One mobile app asked Walshe to agree to a 21,000-word privacy policy, he said. "That was transparent, but it was useless," he added.

During much of meeting, meeting facilitator Marc Chinoy, president of the Regis Group, asked the audience of more than 200 people for ideas on how to improve mobile app transparency. Several participants offered ideas, including software that can tell mobile device users what private information they're sharing, and the use of icons to represent privacy concepts, instead of long, multipage privacy policies.

NTIA officials defended the focus on mobile transparency, saying it was a discrete area where participants in the process could possibly reach agreement. Participants in the process to develop privacy codes of conduct will decide the direction of the process in the future, said Lawrence Strickling, NTIA's administrator. "We had to start somewhere," he said.

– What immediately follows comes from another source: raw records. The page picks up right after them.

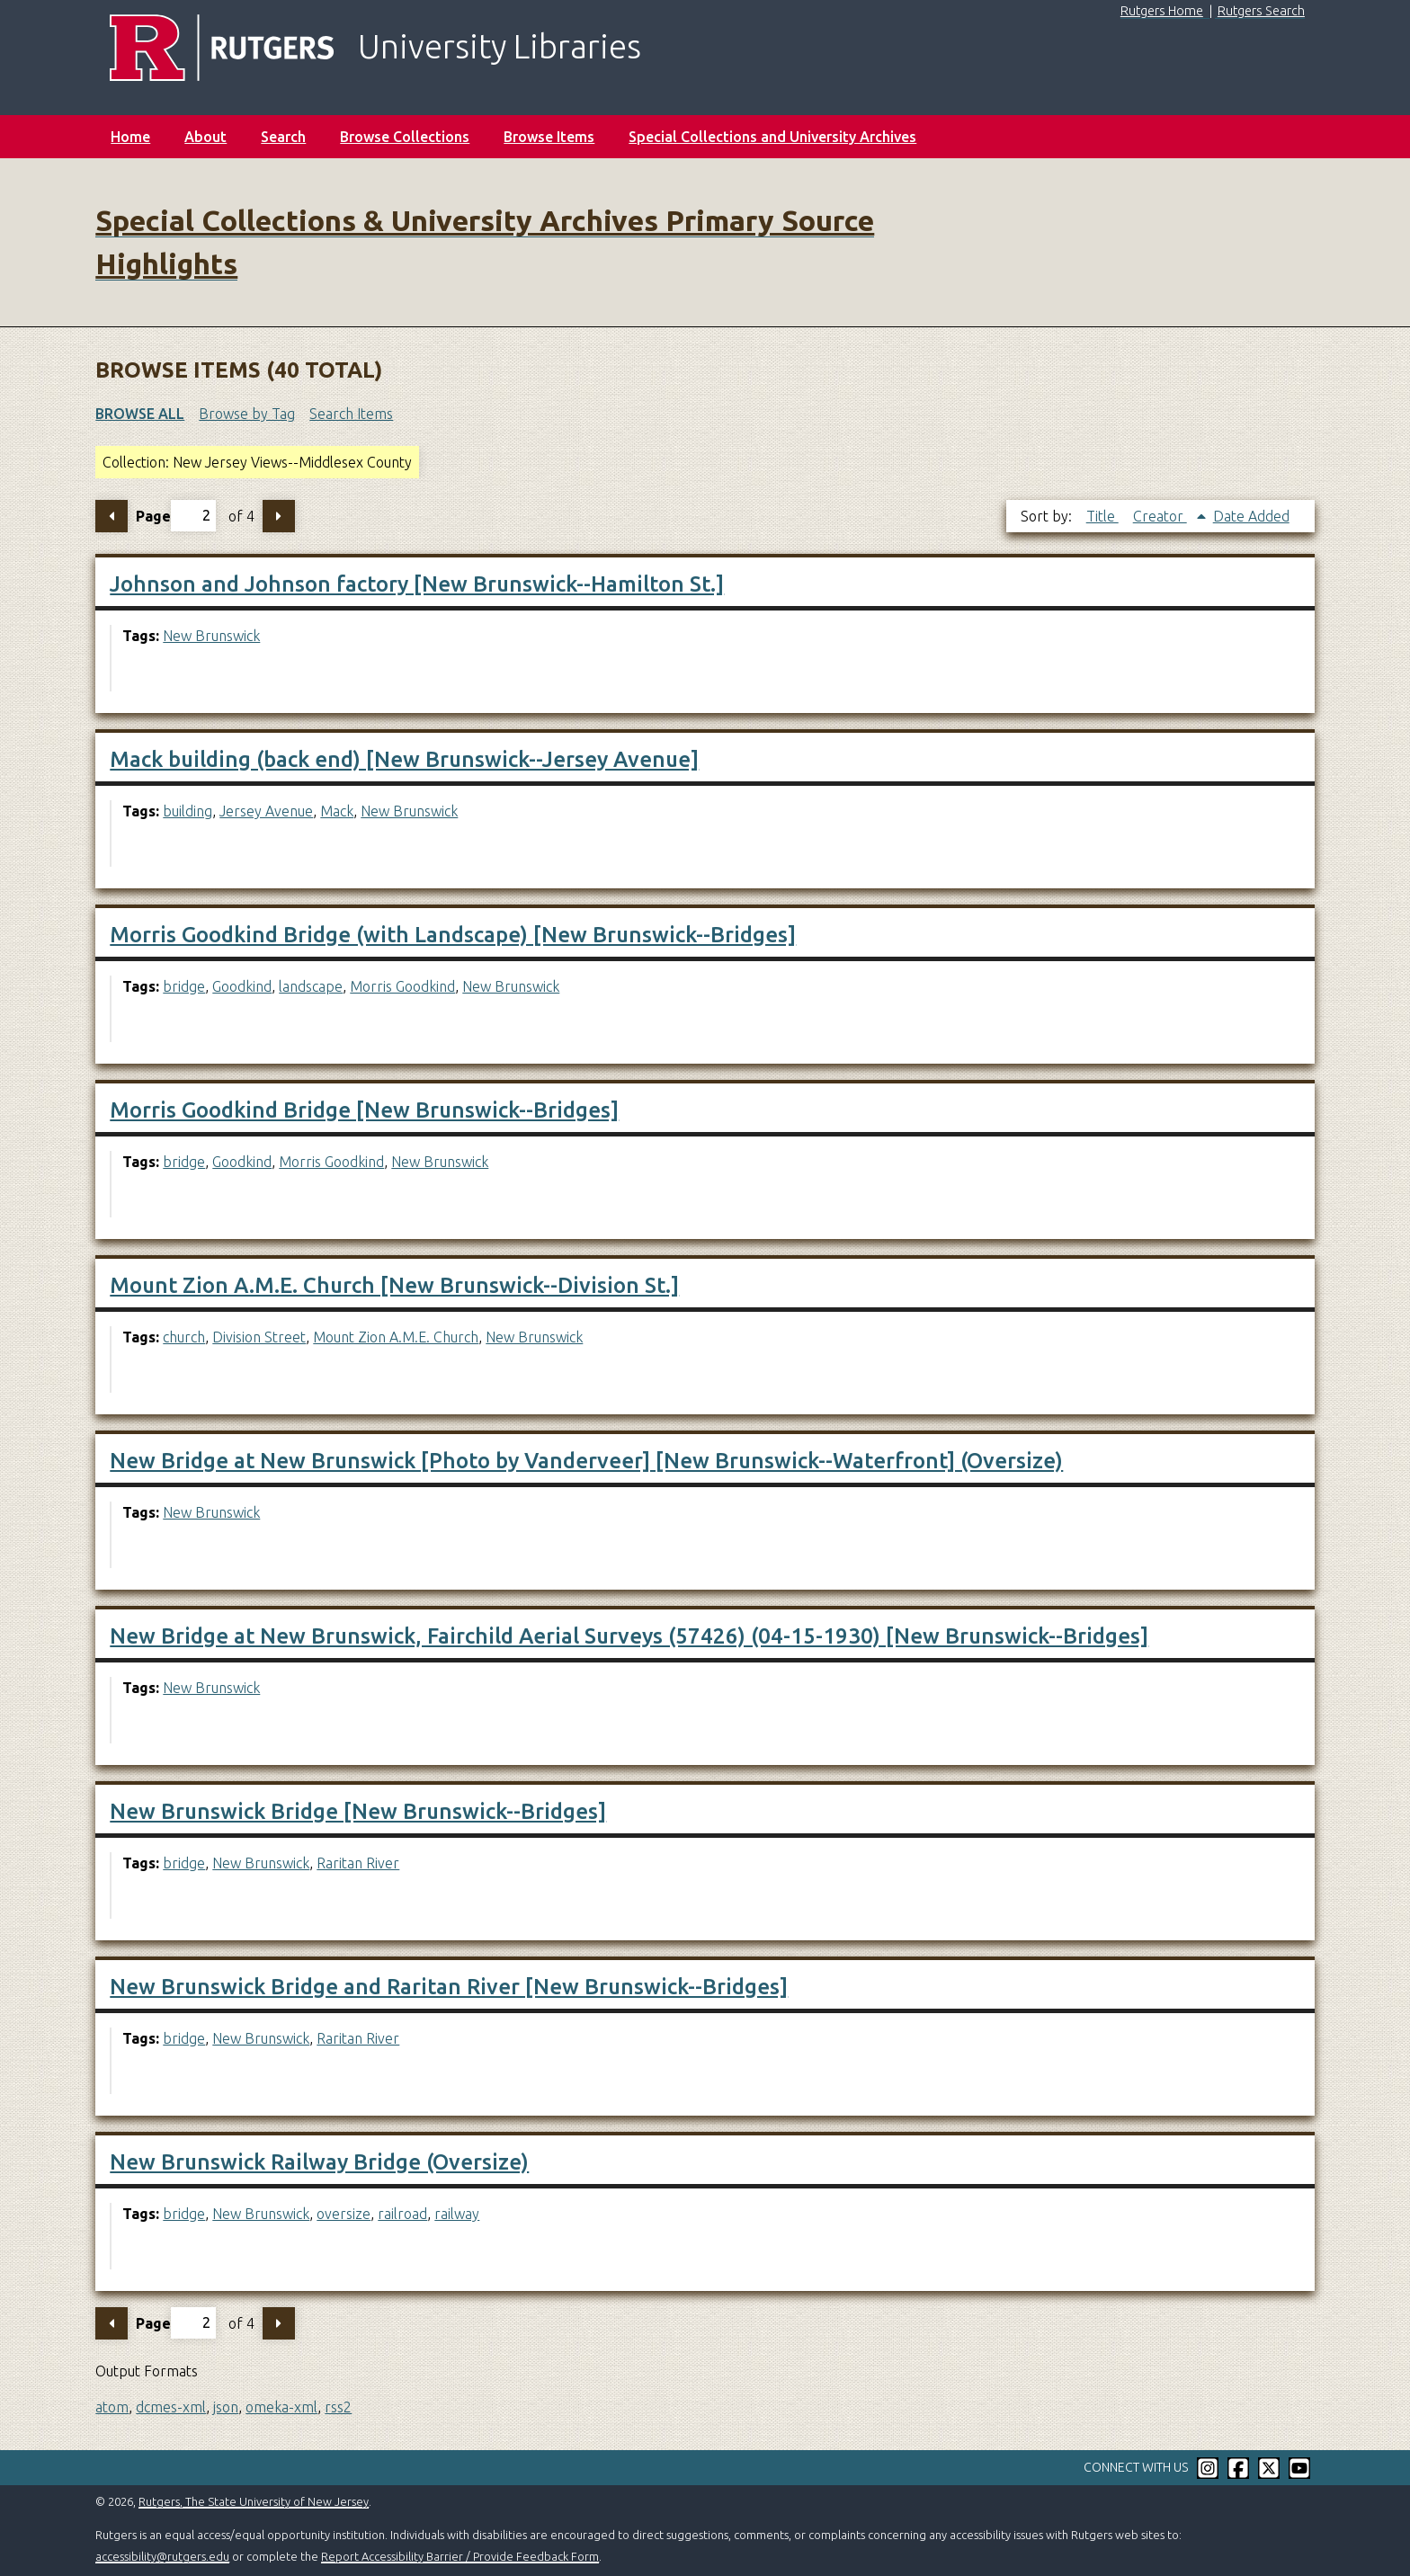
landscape (311, 986)
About (205, 137)
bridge (184, 986)
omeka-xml (281, 2407)
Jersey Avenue (266, 811)
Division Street (259, 1337)
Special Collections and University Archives (772, 137)
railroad (402, 2214)
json (225, 2407)
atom (112, 2407)
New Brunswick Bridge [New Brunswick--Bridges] (358, 1811)
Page (176, 515)
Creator (1160, 516)
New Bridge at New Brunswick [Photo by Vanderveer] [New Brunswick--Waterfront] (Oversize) (586, 1460)
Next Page (279, 516)
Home (130, 137)
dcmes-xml (171, 2407)
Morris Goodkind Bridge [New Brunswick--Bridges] (364, 1110)
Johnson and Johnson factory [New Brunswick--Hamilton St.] (417, 584)
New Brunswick (211, 636)
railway (456, 2214)
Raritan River (358, 1863)
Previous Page (111, 516)
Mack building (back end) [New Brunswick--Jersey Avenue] (404, 759)
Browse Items (549, 137)
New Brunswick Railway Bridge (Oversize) (319, 2162)
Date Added (1251, 516)
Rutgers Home (1161, 11)
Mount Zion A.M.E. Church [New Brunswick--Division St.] (394, 1285)
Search (283, 137)
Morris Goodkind (402, 986)
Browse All (139, 414)
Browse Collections (404, 137)
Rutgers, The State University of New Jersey (253, 2501)
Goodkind (242, 986)
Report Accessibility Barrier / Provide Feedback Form (460, 2556)
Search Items (351, 414)
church (184, 1337)
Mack (336, 811)
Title (1102, 516)
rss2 (338, 2407)
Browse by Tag (247, 414)
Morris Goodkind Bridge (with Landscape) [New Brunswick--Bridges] (453, 935)
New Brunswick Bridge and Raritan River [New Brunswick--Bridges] (449, 1986)
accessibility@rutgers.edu (162, 2556)
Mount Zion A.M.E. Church (395, 1337)
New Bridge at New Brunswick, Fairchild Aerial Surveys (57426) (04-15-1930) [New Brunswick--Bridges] (629, 1636)
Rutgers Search (1261, 11)
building (187, 811)
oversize (343, 2214)
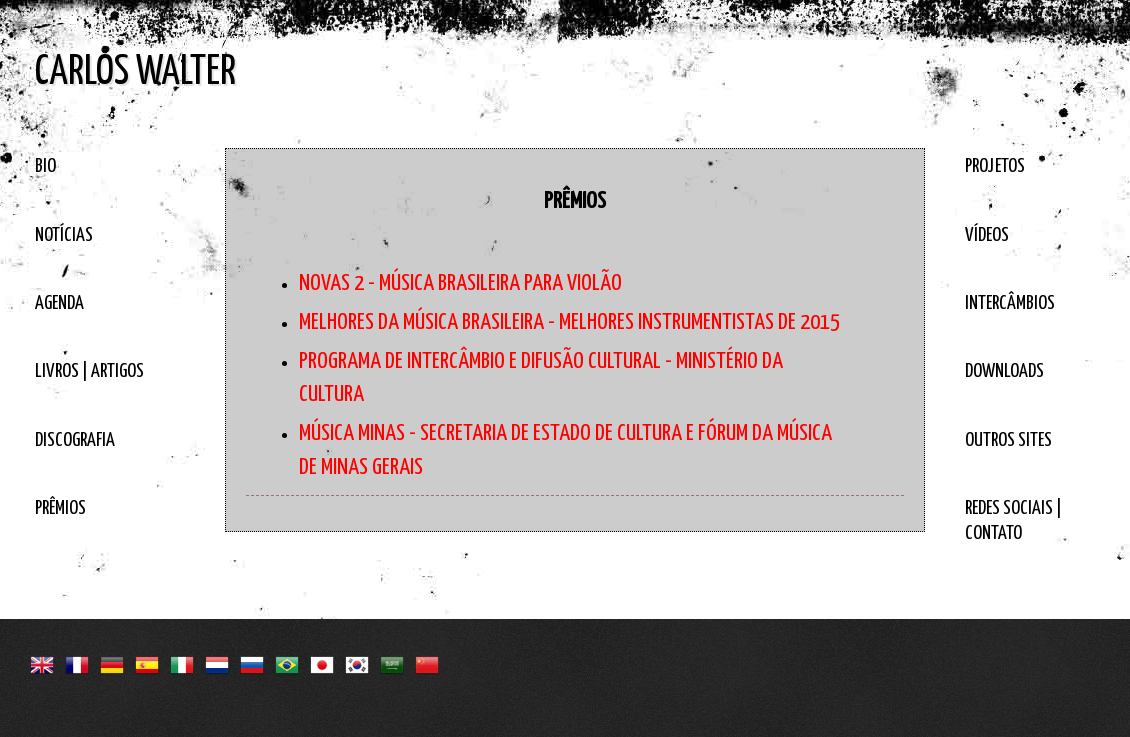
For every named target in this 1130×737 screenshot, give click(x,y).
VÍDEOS (987, 235)
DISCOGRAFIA (75, 440)
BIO (45, 166)
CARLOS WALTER (135, 72)
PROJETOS (995, 166)
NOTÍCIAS (64, 235)
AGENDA (59, 303)
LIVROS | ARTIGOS (89, 371)
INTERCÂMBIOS (1010, 303)
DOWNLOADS (1004, 371)
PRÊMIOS (60, 508)
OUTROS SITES (1008, 440)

Participants in the meeting voted on several areas that should be priorities. The group should, in the near term, develop a description of personal data used by mobile apps, should determine why data is collected and should determine what data is collected outside of an app's core functionality, participants said in a series of votes. The group should also focus on ways to notify users about the data collected in the appropriate context, they said.

But several participants urged the NTIA to take a step back and tell participants what it hopes to accomplish or describe in the multistakeholder process going forward. The NTIA's process to develop privacy standards "is unduly amorphous at this point," said Alan Raul, a privacy lawyer with the Sidley Austin law firm.

Berin Szoka, founder of free-market think tank TechFreedom, questioned whether a room full of people with "no business experience" would be able to create workable privacy standards for the mobile industry. The NTIA process will likely fail, he said, because it's led by the government and not industry.

The NTIA participants may be able to provide feedback to mobile app developers, but business decisions on privacy practices should be made "behind closed doors" by people in the industry, he said.

Much of the discussion, however, was on whether the NTIA should focus on mobile app transparency first. The NTIA process needs to define a complete set of fair information practices for mobile apps, in addition to transparency guidelines, said Chris Calabrese, legislative counsel at the American Civil Liberties Union.

"Transparency merely describes what the system is," he said. "If the system is unfair, a description of an unfair system is relatively valueless."

Other participants disagreed, saying a transparency standard would have value on its own. "Transparency alone has significant, inherent value," said Steve DelBianco, executive director of NetChoice, an e-commerce trade group. "Transparency about the status quo ... enables consumers to be informed, make choices about the services they use, or to change the settings in the services they use."

Transparency practices have "tremendous" benefits, added Jon Potter, president of the Application Developers Alliance.

App developers are interested in transparency and mobile privacy, he said. App developers want to see a single, uniform best practice for mobile privacy, he said.

"They don't like to be sued," he said. "They don't like getting letters from Congress. They don't like bad press. More importantly, they want consumers to trust their app."

Pam Dixon, executive director of the World Privacy Forum, urged participants of the NTIA process to give it a chance. "We have an opportunity to move forward and create a dialog," she said. "We have to put the consumer first. If everyone in the room can agree to that one thing, I think it will go far."